We have some emitters which use both the Niagara Sprite Renderer SubUV mode and virtual textures. This results in poor and visually objectionable streaming behavior because the VT system isn’t aware of the layout of the flipbook texture. As the animation plays, the UV the material samples jumps around the texture so it kind of outruns the VT system and flashes between low resolution and high resolution pages for the first loop through, which is very visible for FX which play large non-repeating animations like an explosion. Also, the VT cache thrashes when the pool is at capacity since it thinks it can unload parts of the flipbook only to need those pages when the emitter loops back.

We’ve had some success modifying the generated material code to emit additional feedback requests to prefetch other areas of the texture and we wondering if Epic had investigated this issue or had plans to implement something similar.

Our approach is basically:

  1. Add a new SAMPLERTYPE_VirtualPrefetch, which is compatible with any input texture. If the texture is VT, it calls AcquireVTStackIndex but doesn’t insert an actual sample call. Essentially this adds a TextureLoadVirtualPageTable to the shader with no corresponding TextureVirtualSample, for a non-VT it’s a no-op.
  2. If the feature is enabled on the renderer module, we look at Particle.SubUVCoords[0] and Result.Particle.SubUVCoords[1] to figure out which direction the animation is playing and if it’s in fact playing, then prefetch a configurable number of frames ahead/backwards, optionally wrapping around.
  3. Each pixel does one additional VT feedback request based on a dither, this is basically similar to how the VT feedback works using SV_Position to output one texture in the material per VT tile, but another level, where the 3rd feedback sample choses a different future frame per-tile in the prefetch range at the same SubUV within that frame the material samples for the current frame.
  4. This new 3rd dithered UV stored in FMaterialParticleParameters is used for the extra 3rd SAMPLERTYPE_VirtualPrefetch TextureSample inserted in FHLSLMaterialTranslator::ParticleSubUV. Since these UVs are discontinuous across the sprite due to the dither between the list of frames to prefetch, it uses TextureLoadVirtualPageTableGrad with the ddx/ddy of Particle.SubUVCoords[0] to makes sure it asks for the correct mip.

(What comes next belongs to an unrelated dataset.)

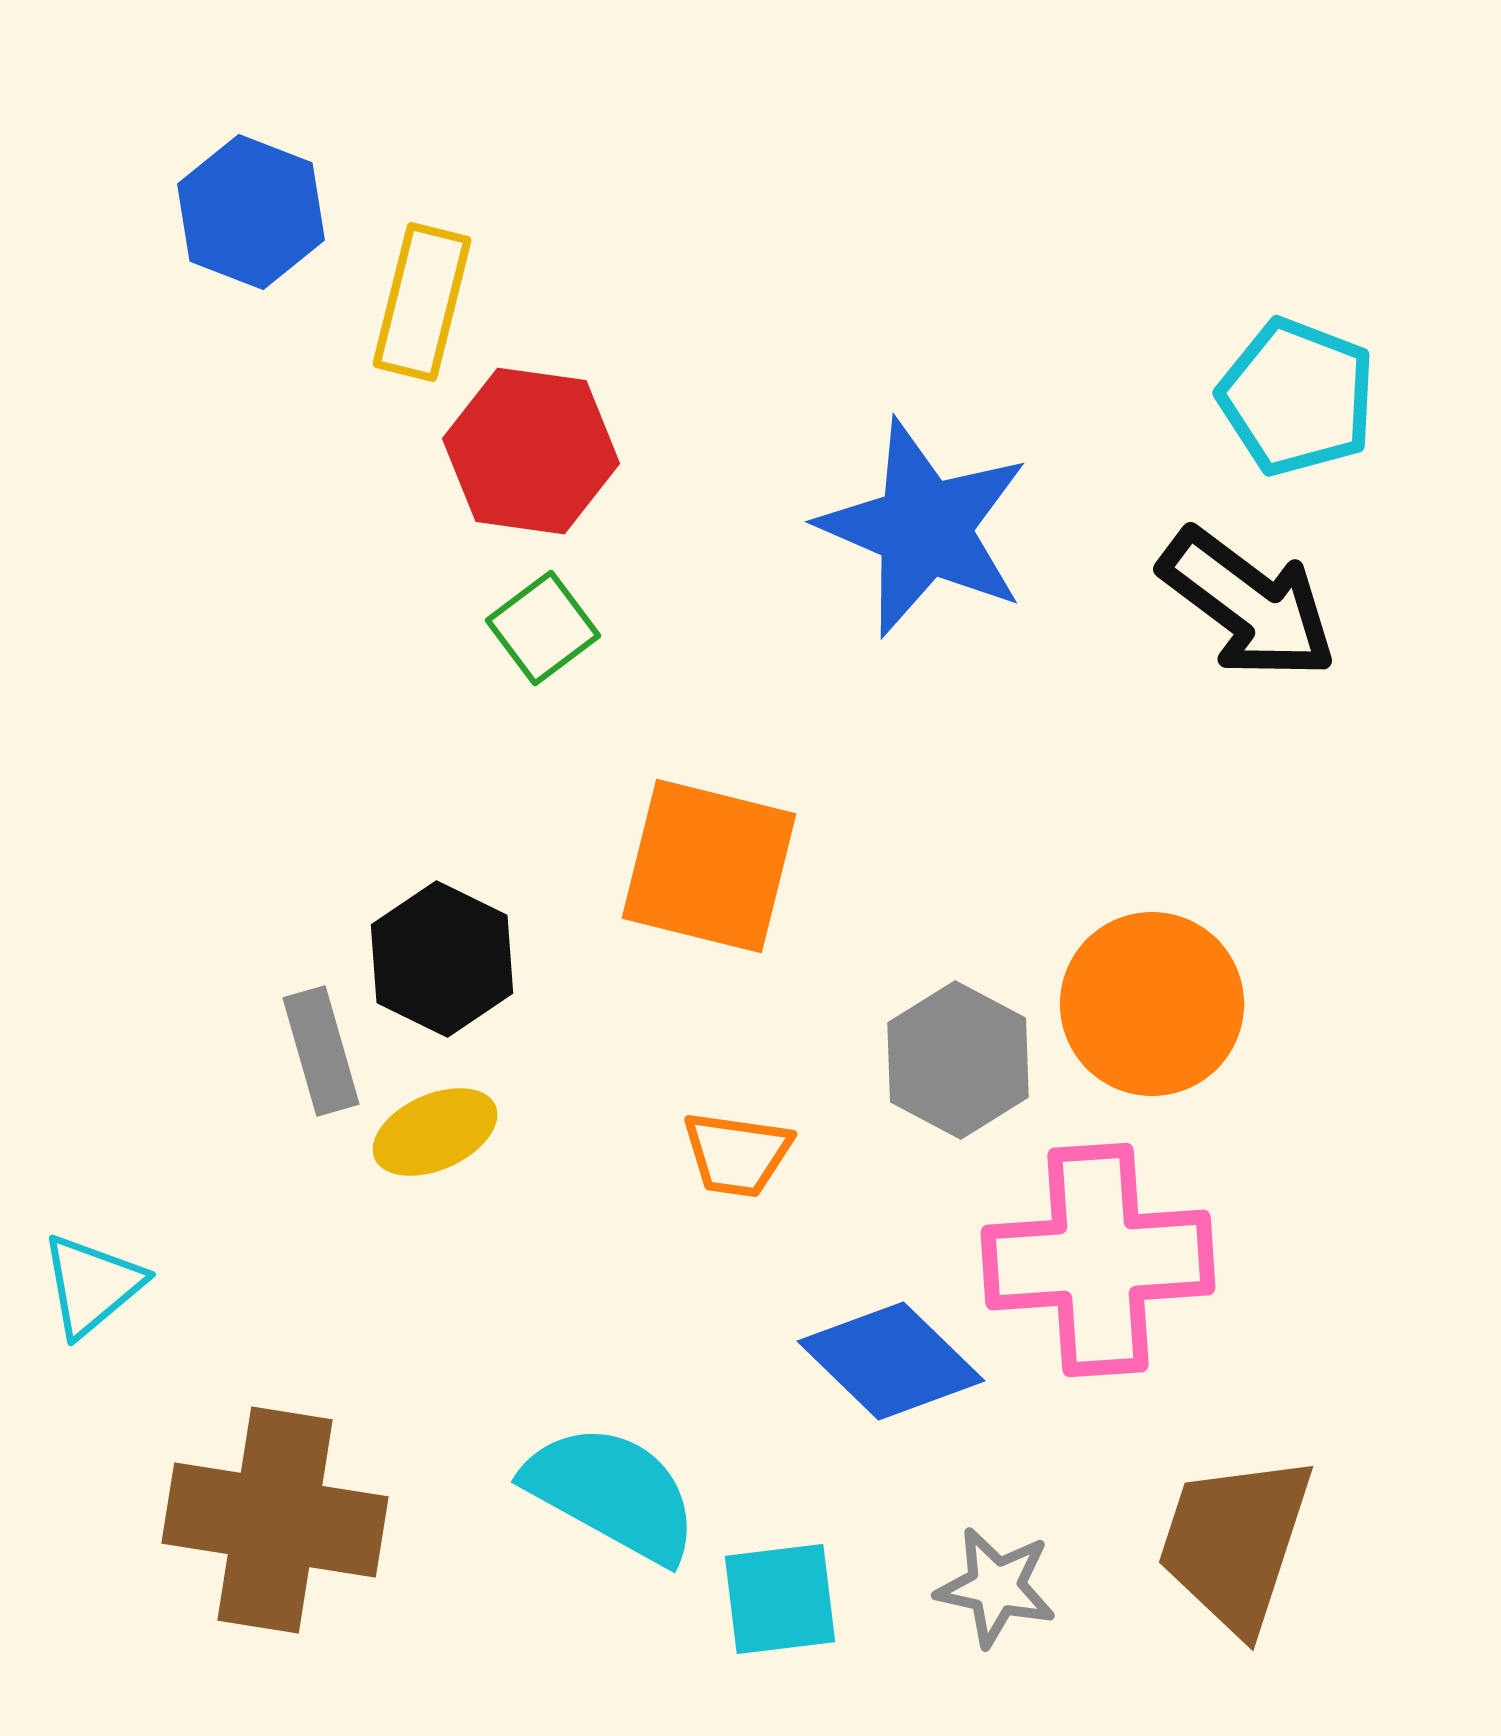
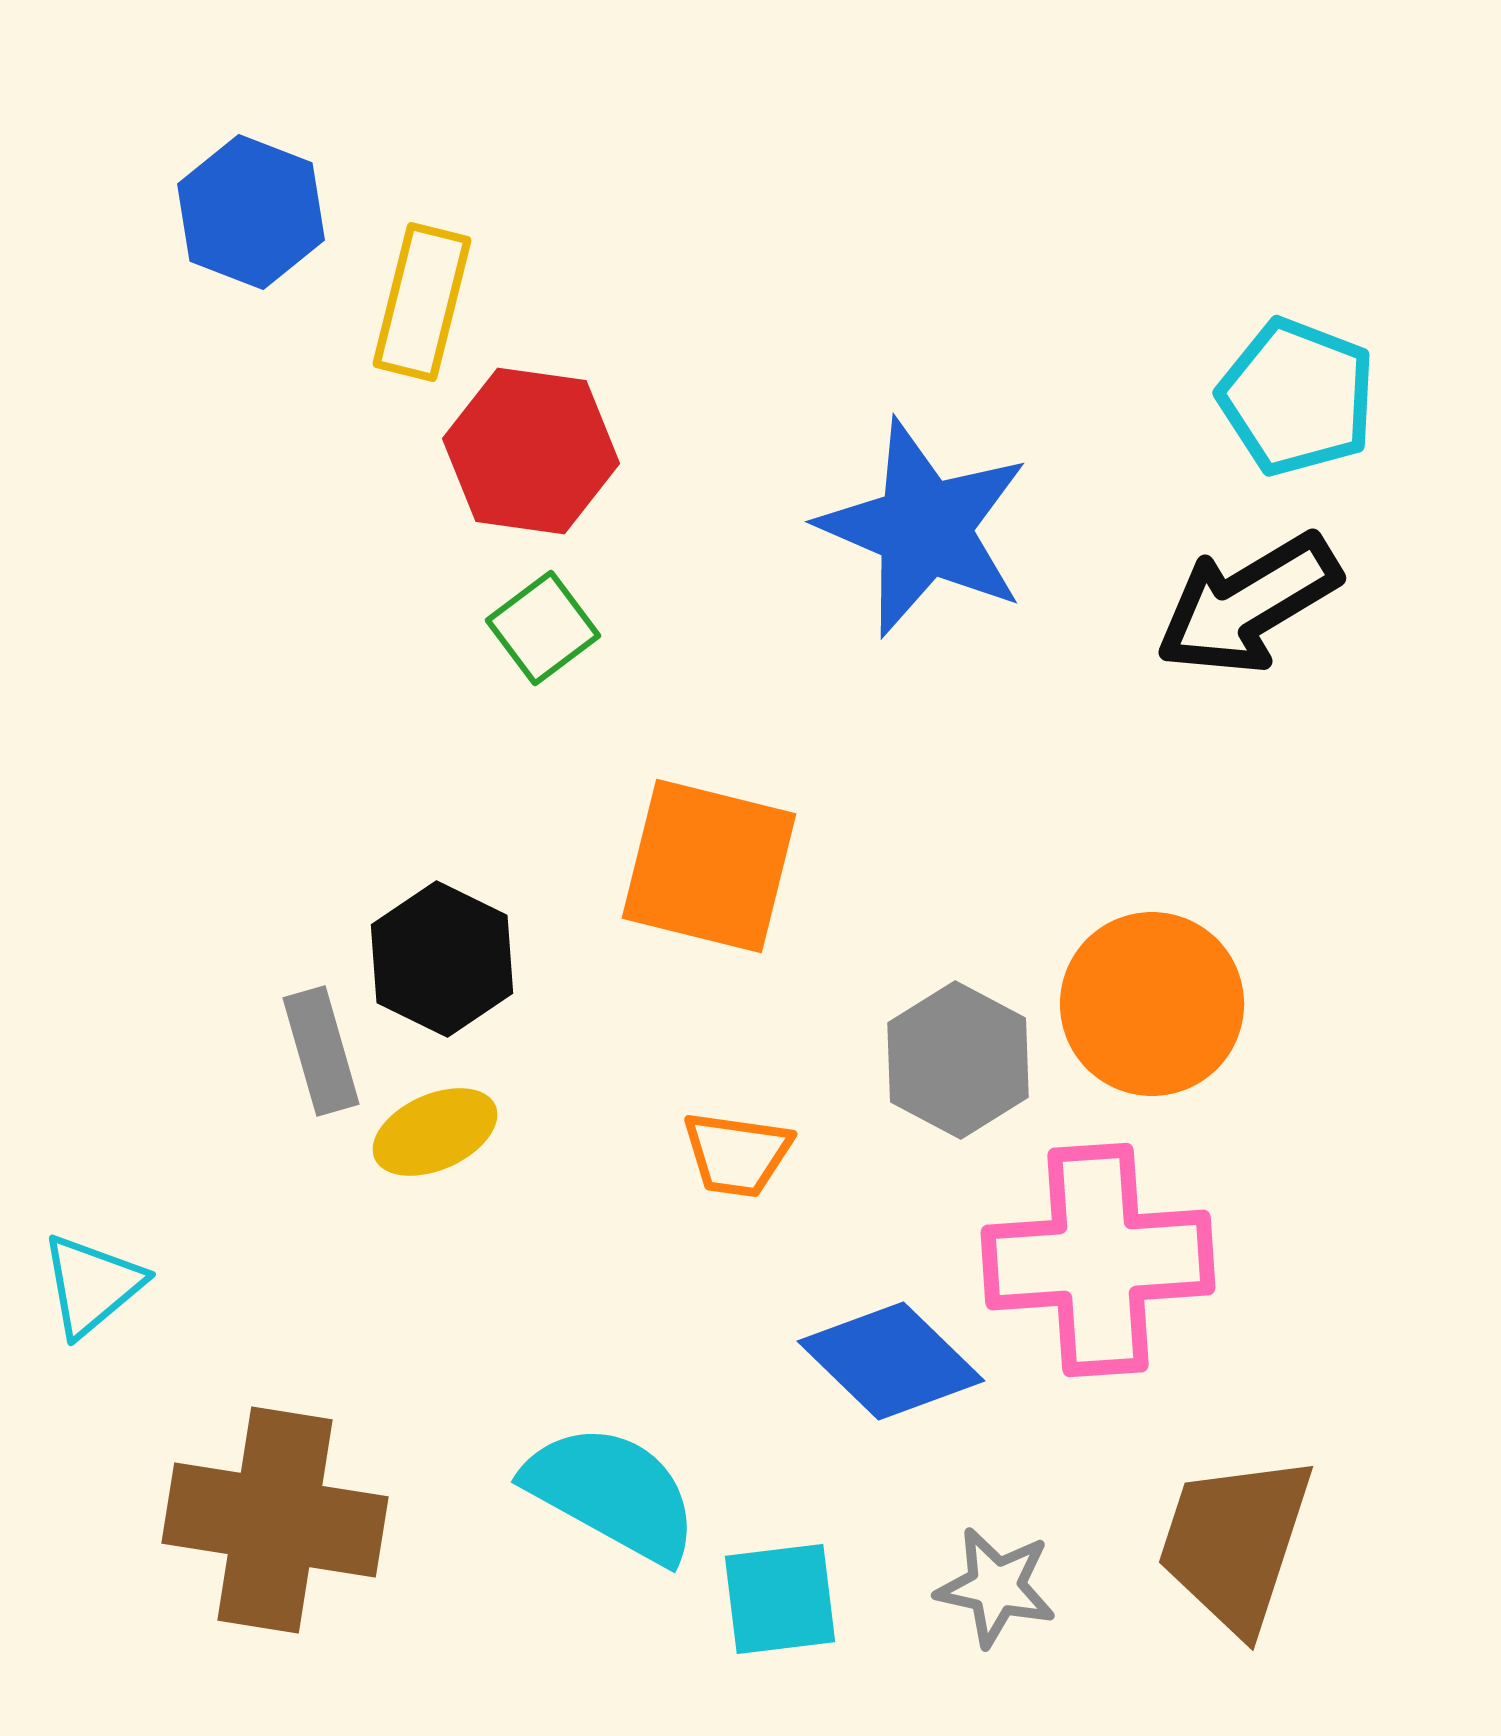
black arrow: rotated 112 degrees clockwise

But it seems like there are other ways of doing this though: like for example the VT system could be aware that the texture is used for SubUV and when processing the feedback request on the CPU also request the corresponding pages in the other frames instead of having the shader handle it. However, currently this is difficult to implement since the UTexure2D doesn’t have information about if it’s a flipbook image or what the SubUV tiling is and theoretically the same texture could be used with different SubUV tiling sizes (although likely this wouldn’t be useful to do)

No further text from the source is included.